Question: A scooterist follows a track on the ground that turns to his left by an angle of \[60{}^\circ \] aft...

Question

A scooterist follows a track on the ground that turns to his left by an angle of $60{}^\circ$ after every 400m. Starting from the given point displacement of the scooterist at the third and eighth turn are:
A. $800m;0m$
B. $800m;800\sqrt{3}m$
C. $800m;400\sqrt{3}m$
D. $800;800\sqrt{3}m$

Answer 1

Solution

If the scooterist turns $60{}^\circ$ after every 400 m, he will follow the path of a hexagon. To calculate the displacement, we will calculate the shortest distance from the origin to the point where the scooterist took the third turn. The same process will be repeated for the eighth turn.

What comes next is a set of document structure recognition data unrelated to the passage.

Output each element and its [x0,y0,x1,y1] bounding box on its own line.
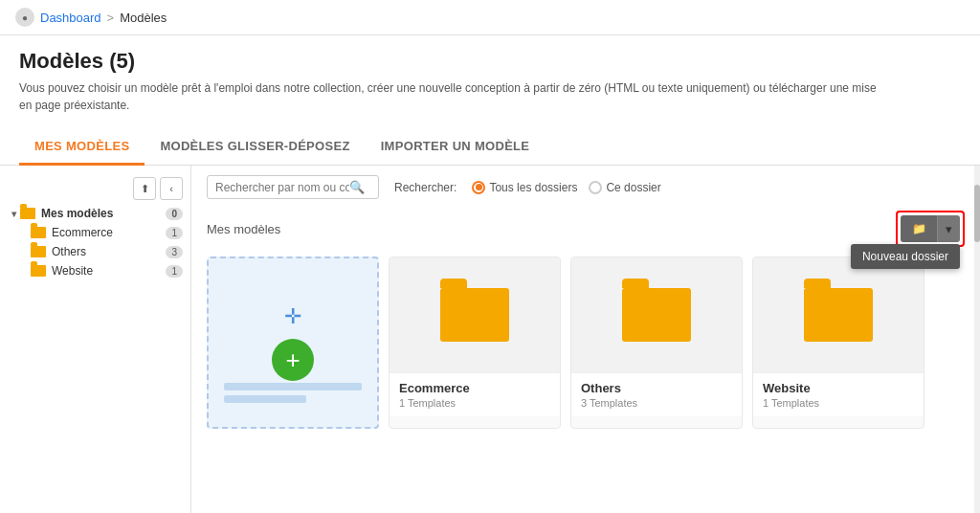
folder-card-info-website: Website 1 Templates [753,372,924,416]
folder-card-info-ecommerce: Ecommerce 1 Templates [390,372,560,416]
dropdown-arrow-btn[interactable]: ▾ [937,215,960,242]
sidebar-label-website: Website [52,264,93,278]
radio-dot-all [472,181,485,194]
scroll-thumb[interactable] [974,185,980,242]
folder-big-icon-ecommerce [440,288,509,342]
radio-group: Tous les dossiers Ce dossier [472,181,660,194]
radio-all-folders[interactable]: Tous les dossiers [472,181,577,194]
folder-card-sub-ecommerce: 1 Templates [399,397,550,409]
line-2 [224,395,306,403]
add-plus-icon: + [272,339,314,381]
folder-big-icon-website [804,288,873,342]
tabs-bar: MES MODÈLES MODÈLES GLISSER-DÉPOSEZ IMPO… [0,129,980,166]
folder-card-name-ecommerce: Ecommerce [399,381,550,395]
folder-icon-ecommerce [31,227,46,238]
sidebar-label-mes-modeles: Mes modèles [41,207,113,220]
sidebar-badge-website: 1 [166,265,183,278]
sidebar-item-others[interactable]: Others 3 [0,242,190,261]
sidebar-label-others: Others [52,245,86,258]
line-1 [224,383,362,390]
add-card-lines [224,383,362,408]
folder-card-img-website [753,257,924,372]
new-folder-group: 📁 ▾ Nouveau dossier [901,215,960,242]
page-description: Vous pouvez choisir un modèle prêt à l'e… [19,79,880,114]
folder-card-img-ecommerce [390,257,560,372]
folder-card-name-others: Others [581,381,732,395]
search-box[interactable]: 🔍 [207,175,379,199]
breadcrumb-dashboard[interactable]: Dashboard [40,11,101,25]
radio-label-all: Tous les dossiers [489,181,577,194]
folder-card-sub-others: 3 Templates [581,397,732,409]
tab-glisser-deposez[interactable]: MODÈLES GLISSER-DÉPOSEZ [145,129,365,166]
sidebar-item-ecommerce[interactable]: Ecommerce 1 [0,223,190,242]
folder-card-name-website: Website [763,381,914,395]
sidebar-badge-others: 3 [166,246,183,258]
folder-icon-mes-modeles [20,208,35,219]
breadcrumb-current: Modèles [120,11,167,25]
chevron-down-icon: ▾ [946,222,952,236]
search-icon: 🔍 [349,180,365,194]
content-area: ⬆ ‹ ▾ Mes modèles 0 Ecommerce 1 Others 3… [0,166,980,513]
page-header: Modèles (5) Vous pouvez choisir un modèl… [0,35,980,120]
tab-importer[interactable]: IMPORTER UN MODÈLE [366,129,546,166]
new-folder-btn-area: 📁 ▾ Nouveau dossier [896,211,965,247]
folder-icon-others [31,246,46,257]
tab-mes-modeles[interactable]: MES MODÈLES [19,129,145,166]
chevron-down-icon: ▾ [11,209,16,219]
panel-title: Mes modèles [207,222,280,236]
search-input[interactable] [215,181,349,194]
new-folder-button[interactable]: 📁 [901,215,938,242]
folder-card-ecommerce[interactable]: Ecommerce 1 Templates [389,256,561,429]
dashboard-icon: ● [15,8,34,27]
folder-card-website[interactable]: Website 1 Templates [752,256,924,429]
radio-label-this: Ce dossier [606,181,660,194]
folder-icon-website [31,265,46,277]
folder-card-img-others [571,257,742,372]
radio-dot-this [589,181,602,194]
folder-card-others[interactable]: Others 3 Templates [570,256,743,429]
folder-grid: ✛ + Ecommerce 1 Templates [207,256,965,429]
sidebar-item-mes-modeles[interactable]: ▾ Mes modèles 0 [0,204,190,223]
folder-card-sub-website: 1 Templates [763,397,914,409]
sidebar-upload-btn[interactable]: ⬆ [133,177,156,200]
new-folder-dropdown[interactable]: Nouveau dossier [851,244,960,269]
breadcrumb-separator: > [107,11,115,25]
sidebar: ⬆ ‹ ▾ Mes modèles 0 Ecommerce 1 Others 3… [0,166,191,513]
sidebar-collapse-btn[interactable]: ‹ [160,177,183,200]
main-panel: 🔍 Rechercher: Tous les dossiers Ce dossi… [191,166,980,513]
folder-card-info-others: Others 3 Templates [571,372,742,416]
folder-plus-icon: 📁 [912,222,926,235]
sidebar-badge-mes-modeles: 0 [166,208,183,220]
sidebar-label-ecommerce: Ecommerce [52,226,113,239]
page-title: Modèles (5) [19,49,961,74]
sidebar-toolbar: ⬆ ‹ [0,173,190,204]
sidebar-item-website[interactable]: Website 1 [0,261,190,280]
panel-header: Mes modèles 📁 ▾ Nouveau dossier [207,211,965,247]
filter-row: 🔍 Rechercher: Tous les dossiers Ce dossi… [207,175,965,199]
filter-label: Rechercher: [394,181,457,194]
folder-big-icon-others [622,288,691,342]
add-template-card[interactable]: ✛ + [207,256,379,429]
sidebar-badge-ecommerce: 1 [166,227,183,239]
move-icon: ✛ [284,304,301,329]
radio-this-folder[interactable]: Ce dossier [589,181,660,194]
scroll-track[interactable] [974,166,980,513]
breadcrumb-bar: ● Dashboard > Modèles [0,0,980,35]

Complete step-by-step solution:
__
As shown in the figure, the length of line 0-M-N-3 is given by say L
Therefore,
$L = 0M + MN + N3$ …………….. (1)
From the figure, we can say that length 0M is given by
$0M = 400\; \cos 60{}^\circ m$
Similarly, using the trigonometric ratios we can find other lengths
$MN = 400 m$
$\Rightarrow N3 = 400 \; \cos 60{}^\circ m$
Therefore, after substituting the obtained values in equation (1).
We get,
$L = 400\; \cos 60{}^\circ m + 400m + 400\; \cos60{}^\circ m$
Therefore,
$L= (2)(400) m$
$\Rightarrow L = 800 m$
Therefore, the displacement of the scooterist at the third turn is 800 m. ……………. (A)
Similarly, let us find the distance between 0-8.
Therefore,
$0-8 = 0S + S8$ …………….. (2)
In the figure, the angle at point 1 made by line 0-1-2 is 120 degrees. Now, the two sides of the hexagon are equal. Therefore, by property of the isosceles triangle, the remaining angle can be given as 30 degrees.
Therefore,
$0-8 = 400\; \cos 30{}^\circ + 400\; \cos 30{}^\circ$
$\Rightarrow 0-8 = 2\times (400\times \dfrac{\sqrt{3}}{2})$
$\Rightarrow 0-8 = 800 \sqrt{3}$ m
Therefore, displacement of the scooter at the eighth turn is 800 $\sqrt{3}$ m. ……………..(B)
From (A) and (B),
The correct answer is option D.

Note: Displacement is defined as the shortest distance between the initial point and the final point. Displacement is independent of the path. It is a vector quantity that means it has magnitude as well as direction. We have not been asked the direction in this question.